Taliban militants launched a series of attacks on Lashkargah on Sunday (October 11) night, prompting the United States to call in air strikes to defend Afghan National Defence and Security Forces (ANDSF).
The group launched military operations in Helmand to recapture some areas taken by Afghan forces in the past few months, said Taliban spokesperson Zabiullah Mujahid in a phone interview with Shamshad TV October 14.
While admitting that Taliban insurgents were consolidating their positions in Helmand, he later appeared to backtrack on the scope of the operation in another interview the same day with Voice of America, saying that no "major offensive is currently under way" there.
The fighting triggered an exodus by local residents who crammed onto motorcycles, taxis and buses.

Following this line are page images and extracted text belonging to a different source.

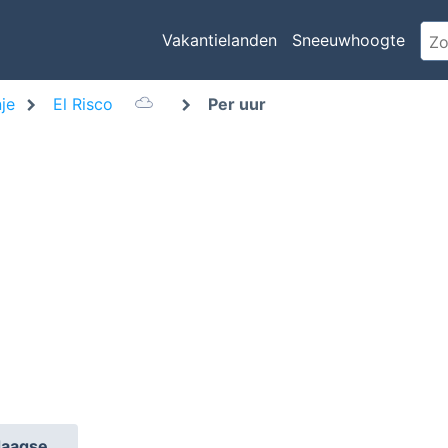
Vakantielanden
Sneeuwhoogte
je
El Risco
Per uur
daagse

"More than 5,100 families or 30,000 people... have fled the fighting so far," Sayed Mohammad Ramin, director of the Helmand Department of Refugees and Repatriations, told AFP.
"Some families are still living in the open in the streets in Lashkargah; we don't have tents to give them."

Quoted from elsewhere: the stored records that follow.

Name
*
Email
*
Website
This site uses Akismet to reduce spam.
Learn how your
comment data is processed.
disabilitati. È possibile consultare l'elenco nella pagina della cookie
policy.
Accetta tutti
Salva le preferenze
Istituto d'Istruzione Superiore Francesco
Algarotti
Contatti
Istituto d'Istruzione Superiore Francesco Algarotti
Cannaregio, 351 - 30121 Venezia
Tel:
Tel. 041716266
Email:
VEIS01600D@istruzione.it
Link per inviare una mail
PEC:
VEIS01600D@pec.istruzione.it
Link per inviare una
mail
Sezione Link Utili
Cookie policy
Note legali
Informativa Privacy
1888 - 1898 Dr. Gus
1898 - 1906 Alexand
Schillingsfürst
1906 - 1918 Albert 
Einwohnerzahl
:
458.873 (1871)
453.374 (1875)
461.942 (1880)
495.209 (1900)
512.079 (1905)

Local resident Hekmatullah said he was forced to flee after a mortar shell hit his neighbour's house, killing two women.
"The fighting was so intense that I did not have time to take any extra clothes. I only took my family," said Attaullah Afghan, a farmer who fled with his family of 12.
Fighting was ongoing in at least four districts October 14, Afghan officials said, adding that ANDSF have repelled repeated Taliban assaults in the area.
Tens of Taliban fighters have been killed in ANSDF operations since fighting began, local officials told TOLONews.
Taliban must 'stop offensive actions'
Acting Defence Minister Gen. Asadullah Khalid visited Helmand October 14 to discuss the security situation and new security plans with senior local officials, the ministry tweeted.
"He praised ANDSF's achievements and dedications towards defending Helmands residents," the tweet said.
The United Nations Assistance Mission in Afghanistan (UNAMA) called on Taliban members and Afghan forces "to take all feasible measures to protect civilians, [including] safe paths for those wishing to leave" the area.
Under a deal the Taliban signed with US negotiators in February, the insurgents are not supposed to hit urban areas and are meant to keep violence down.
An uptick in violence in recent weeks, since the Taliban and Afghan government kicked off peace talks on September 12, has slowed the peace process.
US Gen. Scott Miller, commander of the NATO-led mission in Afghanistan, warned the Taliban to "immediately stop their offensive actions in Helmand Province and reduce their violence around the country".
"It is not consistent with the US-Taliban agreement and undermines the ongoing Afghan Peace Talks," he said in a statement Monday (October 12).
Meanwhile, a collision between two Afghan military helicopters early October 14 in Nawa District, Helmand Province, killed at least nine people on board, according to Omar Zwak, a spokesperson for the provincial governor.
The Defence Ministry said it was investigating the incident.